En ces termes, l’idée de l’autonomie comme processus d’émancipation contradictoire est soutenue par Mabel Thwaites comme cela :

L’autonomie est un processus d’autonomisation permanent, de compréhension continue du rôle subalternisé qu’impose le système aux classes populaires et de la nécessité de son renversement, qui a ses marches et ses contremarches, ses flux et reflux.[4]

D’autre part, si l’autonomie est, par définition, la capacité d’établir des normes, elle est un pouvoir et, donc, découle de relations de pouvoir, c’est un pouvoir entendu comme relation et non comme chose ou objet, relation entre sujets. A cette intersection, l’autonomie apparaît comme une partie du processus de conformation du sujet socio-politique c’est-à-dire comme la condition du sujet qui, en s’émancipant, dicte ses propres normes de conduite.

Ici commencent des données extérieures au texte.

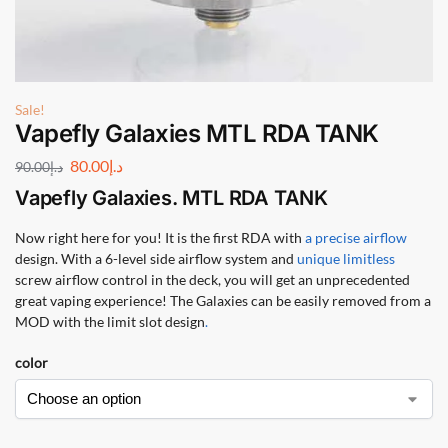
Sale!
Vapefly Galaxies MTL RDA TANK
80.00
د.إ
90.00
د.إ
Vapefly Galaxies. MTL RDA TANK
Now right here for you! It is the first RDA with
a precise airflow
design. With a 6-level side airflow system and
unique limitless
screw airflow control in the deck, you will get an unprecedented
great vaping experience! The Galaxies can be easily removed from a
MOD with the limit slot design
.
color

En ce sens, en pensant la démocratie comme « autodétermination de la masse », écrivait Zavaleta :

(…) l’acte d’autodétermination de la masse comme moment constitutif porte en son sein au moins deux tâches. Il y a, en effet, un fondement du pouvoir, qui est l’irrésistibilité convertie en terreur incorporée ; il y a, d’autre part, le fondement de la liberté, c’est-à-dire, l’implantation de ‘l’autodétermination comme une coutume quotidienne.[5]

En revenant à la double acception indépendance-émancipation, évitant sa pétrification temporelle –c’est-à-dire que l’une précède et est la condition de l’autre- nous pouvons les assumer comme des faces de la même pièce, manifestations simultanées d’un même processus.

Dans le débat marxiste on a assumé que l’indépendance de classe est une condition sine qua non pour la maturation d’une lutte de classes dans laquelle sont représentés les intérêts des opprimés, la classe pour soi. Néanmoins, on a également considéré que cette condition était le résultat d’un processus de construction subjective, c’est-à-dire, d’une première étape d’émancipation, de sortie de la subalternité. En ce sens, on justifie de considérer que cette première marche de conquête de l’autonomie n’a pas nécessairement à être circonscrite à l’émergence d’un sujet dans un contexte de domination, dans sa délimitation –scission dirait Sorel[6]– mais qui se prolonge dans le temps, dans les circonstances du conflit jusqu’à se convertir en la forme par excellence de la société émancipée.

Avec cette connotation processuelle, l’idée d’autonomie entre dans le patrimoine marxiste comme une catégorie fondamentale pour l’analyse et la compréhension des processus de subjectivation politique correspondants aux expériences d’indépendance et d’émancipation et, de cette manière, se situe potentiellement aux côtés des concepts de subalternité et d’antagonisme.


[1] Voir Georges Sorel, Réflexions sur la violence, Marcel Rivière et Cie, Paris, 1972.

[2] Karl Marx y Friedrich Engels, La Ideología Alemana. Chap.1 Feuerbach. Opposition entre les conceptions matérialiste et idéaliste.

[3] « associations de producteurs libres et égaux », selon Marx.

[4] Mabel Thwaites Rey, La autonomía como búsqueda, el Estado como contradicción, Prometeo, Buenos Aires, 2004, p. 20.

[5] René Zavaleta, “Cuatro conceptos de la democracia” dans El Estado en América Latina, Los amigos del libro, La Paz, 1989, p. 87.

[6] Georges Sorel, op. cit., p. 124, « Si une classe capitaliste est énergique, elle affirme constamment sa volonté de se défendre; son attitude franchement et loyalement réactionnaire contribue, au moins autant que la violence prolétarienne, à marquer la scission des classes qui est la base de tout le socialisme ».